What you're missing here is the result known as "Gauss' lemma". The result says the following.
Theorem (Gauss' lemma)
Let $p(X) \in \mathbb{Z}[X]$ be a non-constant polynomial. Then $p(X)$ is irreducible over $\mathbb{Z}[X]$ if and only if it is irreducible over $\mathbb{Q}[X]$ and primitive in $\mathbb{Z}[X]$.
To be primitive just means that the gcd of its coefficients is equal to 1. Thus, one can state a version of Gauss' lemma as follows.
Theorem (Gauss' lemma version 2)
Let $p(X) \in \mathbb{Z}[X]$ be a non-constant polynomial and assume that $p(X)$ is primitive. Then $p(X)$ is irreducible over $\mathbb{Z}[X]$ if and only if it is irreducible over $\mathbb{Q}[X]$.

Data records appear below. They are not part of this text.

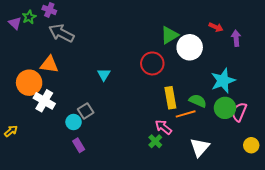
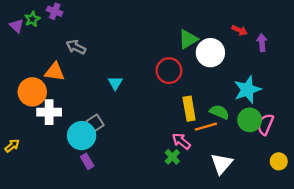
gray arrow: (61, 33) -> (76, 47), moved, size x0.7
white cross: (44, 101) -> (49, 112), turned -30
cyan circle: (74, 122) -> (82, 136), size x1.6

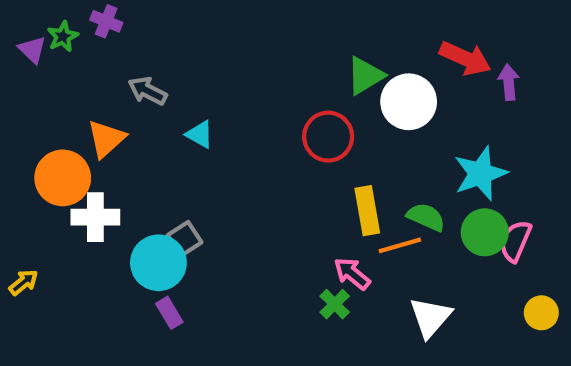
red arrow: (240, 30) -> (465, 58), size x1.6
orange triangle: (55, 72) -> (106, 139), turned -50
cyan triangle: (115, 83) -> (200, 134), moved, turned -32

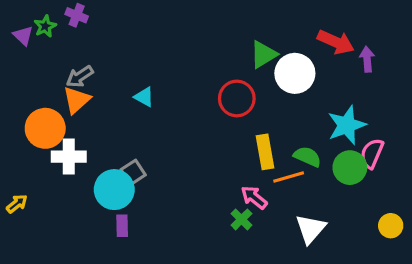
gray arrow: (148, 91) -> (80, 76), moved, turned -60
pink semicircle: (515, 241) -> (372, 153), moved
purple rectangle: (169, 313) -> (122, 226), turned 30

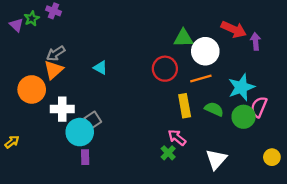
green triangle: (263, 55) -> (183, 38), turned 30
white cross: (69, 157) -> (62, 109), moved
orange line: (289, 177) -> (201, 79), moved

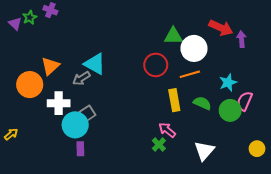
gray arrow: (56, 53) -> (81, 78), moved
cyan triangle: (100, 68) -> (95, 64), size x1.6
cyan star: (241, 87) -> (228, 83), size x0.7

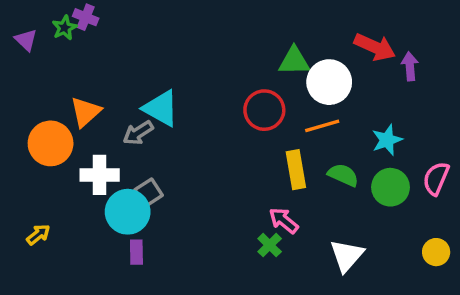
green star: (30, 17) -> (65, 28), moved
pink semicircle: (245, 101) -> (436, 178), moved
yellow arrow: (11, 134) -> (38, 235), moved

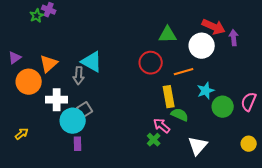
purple triangle: (26, 40) -> (15, 58), moved, turned 40
white circle: (329, 82) -> (202, 46), moved
gray arrow: (138, 133) -> (79, 76), turned -54
cyan star: (387, 140) -> (206, 91), moved
green semicircle: (343, 175) -> (180, 115), moved

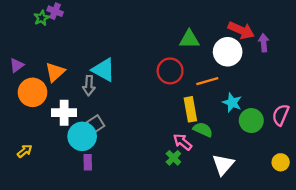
cyan star: (206, 91) -> (232, 103), turned -30

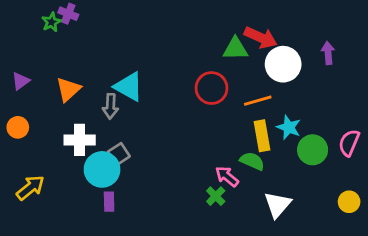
red arrow: (241, 30) -> (261, 38), moved
orange circle: (33, 92) -> (18, 127), moved, size x0.6
yellow rectangle: (190, 109) -> (262, 136), moved
yellow arrow: (25, 151) -> (30, 188), size x1.5

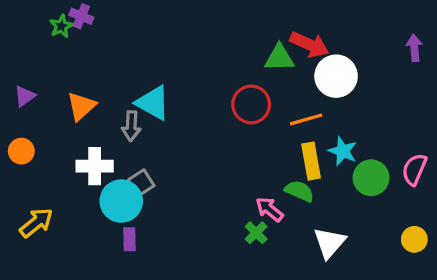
purple arrow: (328, 53) -> (414, 48), moved

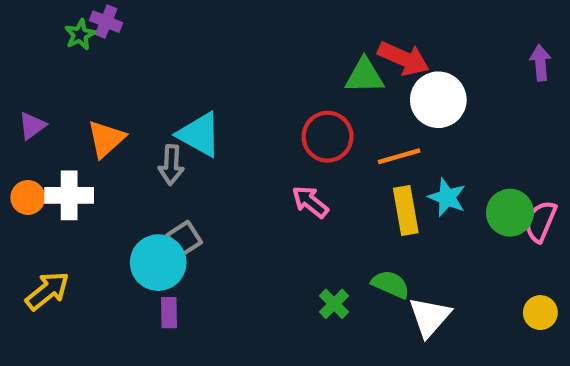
white cross: (95, 166) -> (69, 195), moved
green circle: (371, 178) -> (510, 213), moved
green semicircle: (299, 191) -> (391, 284), moved
pink arrow: (269, 209) -> (310, 202), moved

In your case, your polynomial $p(X) = X^3 - 2X - 2 \in \mathbb{Z}[X]$ is clearly primitive, so you can deduce irreducibility over $\mathbb{Q}$ from irreducibility over $\mathbb{Z}$ by applying Gauss' lemma along with your preferred irreducibility criterion over $\mathbb{Z}$.